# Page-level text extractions
•••••

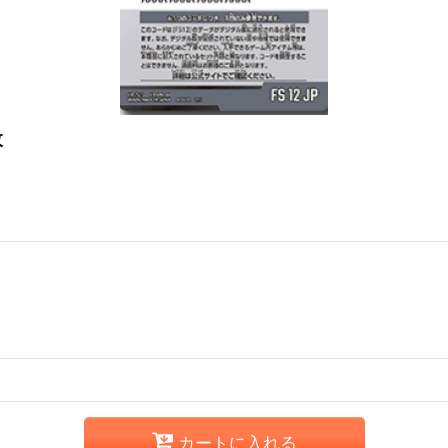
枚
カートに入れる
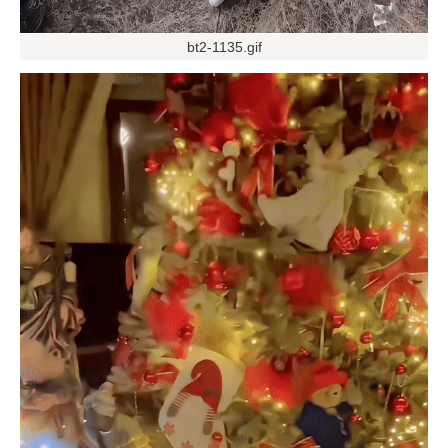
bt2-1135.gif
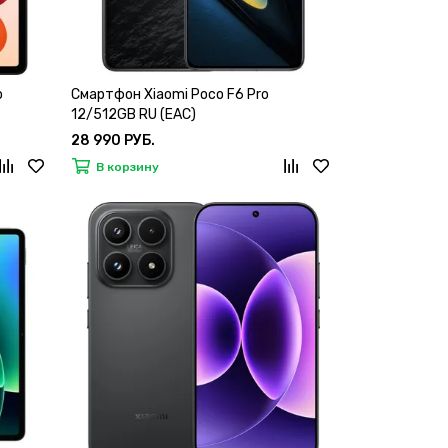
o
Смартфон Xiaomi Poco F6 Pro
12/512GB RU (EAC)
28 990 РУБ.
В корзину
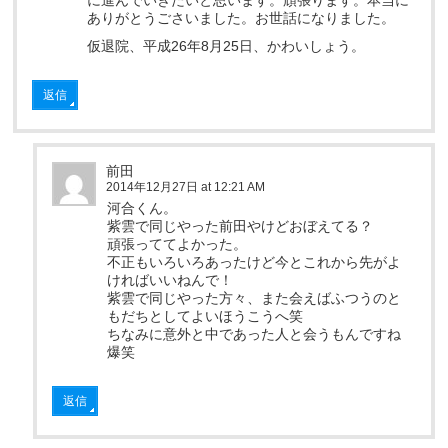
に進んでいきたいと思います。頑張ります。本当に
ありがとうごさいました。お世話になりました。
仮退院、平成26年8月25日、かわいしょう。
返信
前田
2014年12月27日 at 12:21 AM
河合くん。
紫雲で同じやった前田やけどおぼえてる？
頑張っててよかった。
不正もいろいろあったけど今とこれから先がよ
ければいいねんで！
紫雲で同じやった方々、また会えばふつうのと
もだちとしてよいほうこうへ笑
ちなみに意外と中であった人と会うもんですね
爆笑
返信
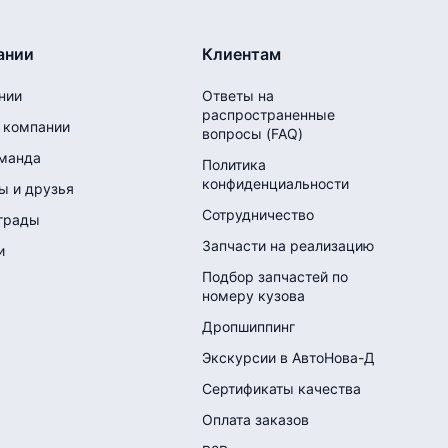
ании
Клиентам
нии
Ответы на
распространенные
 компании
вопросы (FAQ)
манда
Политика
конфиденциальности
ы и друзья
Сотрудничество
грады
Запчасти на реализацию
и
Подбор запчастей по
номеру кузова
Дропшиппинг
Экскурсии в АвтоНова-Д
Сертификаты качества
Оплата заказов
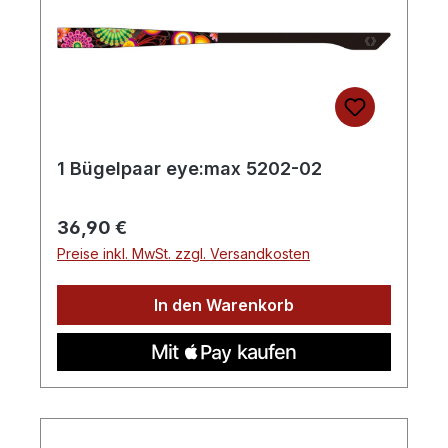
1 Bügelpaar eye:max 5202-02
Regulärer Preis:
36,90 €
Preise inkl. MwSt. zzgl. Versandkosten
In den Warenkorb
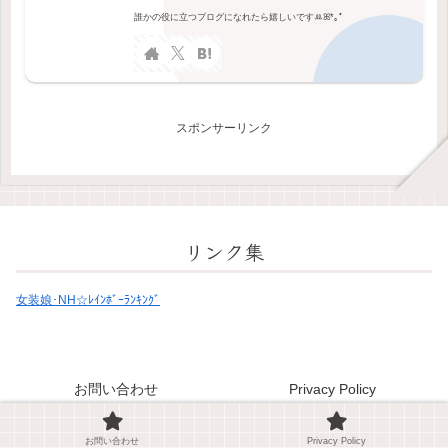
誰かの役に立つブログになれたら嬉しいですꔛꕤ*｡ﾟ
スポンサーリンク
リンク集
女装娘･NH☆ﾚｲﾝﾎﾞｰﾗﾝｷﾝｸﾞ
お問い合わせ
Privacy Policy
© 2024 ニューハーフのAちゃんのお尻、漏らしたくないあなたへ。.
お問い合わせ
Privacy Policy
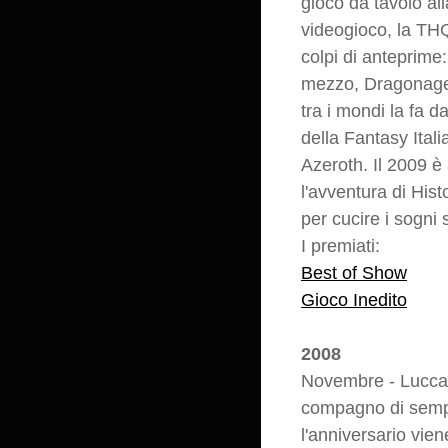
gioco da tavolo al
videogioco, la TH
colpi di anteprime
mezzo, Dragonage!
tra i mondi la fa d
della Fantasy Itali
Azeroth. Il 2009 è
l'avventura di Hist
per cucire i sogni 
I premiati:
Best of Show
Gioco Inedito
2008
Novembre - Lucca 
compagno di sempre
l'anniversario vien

•••••

# What is required
Copy out every entry above exactly. Leave the pictures out.

# Output below
枚
カートに入れる
bt2-1135.gif
o
Смартфон Xiaomi Poco F6 Pro
12/512GB RU (EAC)
28 990 РУБ.
В корзину
に進んでいきたいと思います。頑張ります。本当に
ありがとうごさいました。お世話になりました。
仮退院、平成26年8月25日、かわいしょう。
返信
前田
2014年12月27日 at 12:21 AM
河合くん。
紫雲で同じやった前田やけどおぼえてる？
頑張っててよかった。
不正もいろいろあったけど今とこれから先がよ
ければいいねんで！
紫雲で同じやった方々、また会えばふつうのと
もだちとしてよいほうこうへ笑
ちなみに意外と中であった人と会うもんですね
爆笑
返信
ании
Клиентам
нии
Ответы на
распространенные
 компании
вопросы (FAQ)
манда
Политика
конфиденциальности
ы и друзья
Сотрудничество
грады
Запчасти на реализацию
и
Подбор запчастей по
номеру кузова
Дропшиппинг
Экскурсии в АвтоНова-Д
Сертификаты качества
Оплата заказов
1 Bügelpaar eye:max 5202-02
Regulärer Preis:
36,90 €
Preise inkl. MwSt. zzgl. Versandkosten
In den Warenkorb
誰かの役に立つブログになれたら嬉しいですꔛꕤ*｡ﾟ
スポンサーリンク
リンク集
女装娘･NH☆ﾚｲﾝﾎﾞｰﾗﾝｷﾝｸﾞ
お問い合わせ
Privacy Policy
© 2024 ニューハーフのAちゃんのお尻、漏らしたくないあなたへ。.
お問い合わせ
Privacy Policy
gioco da tavolo al
videogioco, la TH
colpi di anteprime
mezzo, Dragonage!
tra i mondi la fa d
della Fantasy Itali
Azeroth. Il 2009 è
l'avventura di Hist
per cucire i sogni 
I premiati:
Best of Show
Gioco Inedito
2008
Novembre - Lucca 
compagno di sempre
l'anniversario vien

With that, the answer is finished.